The real problem is with some huge product catalogs. In order to learn how to SQL this properly, I'm testing with this dataset. The jumbled up order of things is intended to help ensure that the logic will be sound.
The following is a listing of the test data.
select * from test;
id | title | time |
---|---|---|
234 | 234_3 | 3 |
999 | 999_11 | 11 |
123 | 123_4 | 4 |
234 | 234_9 | 9 |
123 | 123_2.3 | 2.3 |
999 | 999_1.2 | 1.2 |
999 | 999_5 | 5 |
99 | 99_7 | 7 |
999 | 999_6 | 6 |
10023 | shoe | 3 |
10023 | shoe | 4 |
10023 | NOT A SHOE | 5 |
10023 | NOT A SHOE | 6 |
10024 | shirt | 2 |
10024 | garbage | 3 |
10024 | shirt | 4 |
234 | 234_1 | 1 |
As you can see the title here are partially named to help correlate with the other values.
The desired output is the following:
id | t_start | t_finish | title_start | title_finish |
---|---|---|---|---|
99 | 7 | 7 | 99_7 | 99_7 |
123 | 2.3 | 4 | 123_2.3 | 123_4 |
234 | 1 | 9 | 234_1 | 234_9 |
999 | 1.2 | 11 | 999_1.2 | 999_11 |
10023 | 3 | 6 | shoe | NOT A SHOE |
10024 | 2 | 4 | shirt | shirt |
At first I tried using window functions. I started with this to understand how the window function works by using an aggregate function to display the contents of the "window".
select string_agg(title, ', ') over (partition by id order by time) from test;
string_agg |
---|
99_7 |
123_2.3 |
123_2.3, 123_4 |
234_1 |
234_1, 234_3 |
234_1, 234_3, 234_9 |
999_1.2 |
999_1.2, 999_5 |
999_1.2, 999_5, 999_6 |
999_1.2, 999_5, 999_6, 999_11 |
shoe |
shoe, shoe |
shoe, shoe, NOT A SHOE |
shoe, shoe, NOT A SHOE, NOT A SHOE |
shirt |
shirt, garbage |
shirt, garbage, shirt |
This indicates the desired application of grouping by id and ordering by time. I have gone into this result table and bolded the information that I actually need.

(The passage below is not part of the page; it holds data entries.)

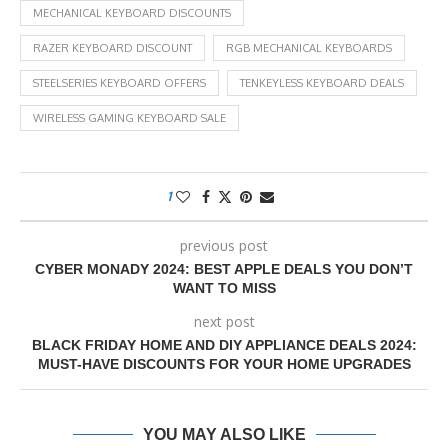
MECHANICAL KEYBOARD DISCOUNTS
RAZER KEYBOARD DISCOUNT
RGB MECHANICAL KEYBOARDS
STEELSERIES KEYBOARD OFFERS
TENKEYLESS KEYBOARD DEALS
WIRELESS GAMING KEYBOARD SALE
1
previous post
CYBER MONADY 2024: BEST APPLE DEALS YOU DON’T
WANT TO MISS
next post
BLACK FRIDAY HOME AND DIY APPLIANCE DEALS 2024:
MUST-HAVE DISCOUNTS FOR YOUR HOME UPGRADES
YOU MAY ALSO LIKE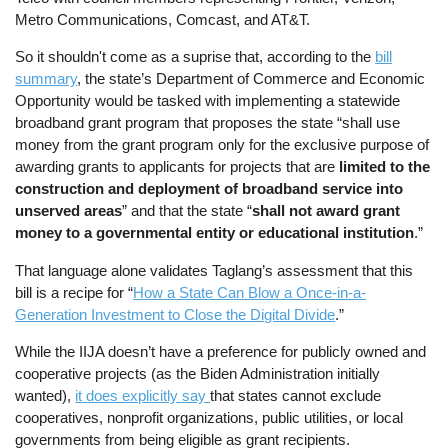
Metro Communications, Comcast, and AT&T.
So it shouldn't come as a suprise that, according to the
bill
summary
, the state’s Department of Commerce and Economic
Opportunity would be tasked with implementing a statewide
broadband grant program that proposes the state “shall use
money from the grant program only for the exclusive purpose of
awarding grants to applicants for projects that are
limited to the
construction and deployment of broadband service into
unserved areas
” and that the state “
shall not award grant
money to a governmental entity or educational institution
.”
That language alone validates Taglang’s assessment that this
bill is a recipe for “
How a State Can Blow a Once-in-a-
Generation Investment to Close the Digital Divide
.”
While the IIJA doesn’t have a preference for publicly owned and
cooperative projects (as the Biden Administration initially
wanted),
it does explicitly say
that states cannot exclude
cooperatives, nonprofit organizations, public utilities, or local
governments from being eligible as grant recipients.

Unfortunately I am at a complete loss as to how to:
- only choose the last of these partition windows
- choose only the first and last items
Furthermore:
- prefer avoiding stitching strings only to split them back out: real titles can have commas, or indeed any separator I might otherwise end up choosing, inside.

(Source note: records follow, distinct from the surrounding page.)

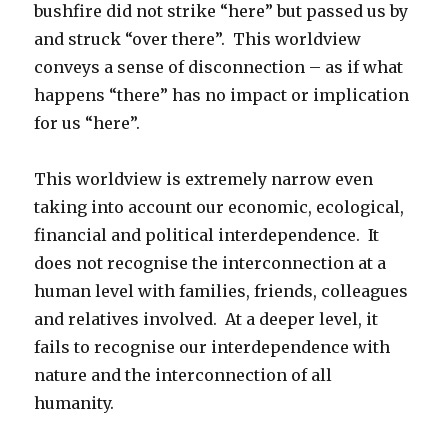
bushfire did not strike “here” but passed us by
and struck “over there”. This worldview
conveys a sense of disconnection – as if what
happens “there” has no impact or implication
for us “here”.
This worldview is extremely narrow even
taking into account our economic, ecological,
financial and political interdependence. It
does not recognise the interconnection at a
human level with families, friends, colleagues
and relatives involved. At a deeper level, it
fails to recognise our interdependence with
nature and the interconnection of all
humanity.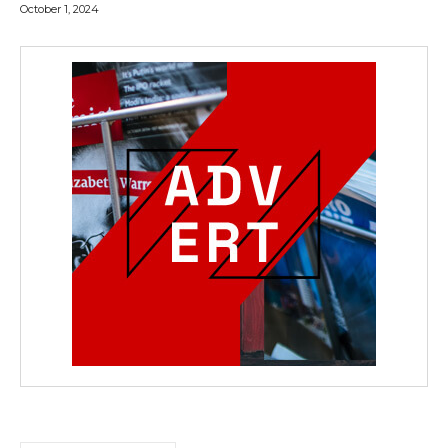
October 1, 2024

A second approach I went ahead and took is the below:
select
d.id,
d.title as title_start,
test.title as title_finish,
start,
finish
from
(
select
c.id,
title,
start,
finish
from (
(
select min(time) as start, id from test group by id
) a
inner join
(
select max(time) as finish, id from test group by id
) b
using (id)
) c
left join test
on c.id = test.id
where c.start = test.time
) d
left join test
on d.id = test.id
and d.finish = test.time
order by id;
id | title_start | title_finish | start | finish |
---|---|---|---|---|
99 | 99_7 | 99_7 | 7 | 7 |
123 | 123_2.3 | 123_4 | 2.3 | 4 |
234 | 234_1 | 234_9 | 1 | 9 |
999 | 999_1.2 | 999_11 | 1.2 | 11 |
10023 | shoe | NOT A SHOE | 3 | 6 |
10024 | shirt | shirt | 2 | 4 |
Here I was able to get all the way there to my desired result by brute forcing joins. But this SQL code is extremely difficult to follow. If I saw this presented to me as a solution I would feel pretty strongly about rejecting it. I would really like it if a SQL expert could review this and tell me the actual right way to code up this problem. Surely three joins are not needed?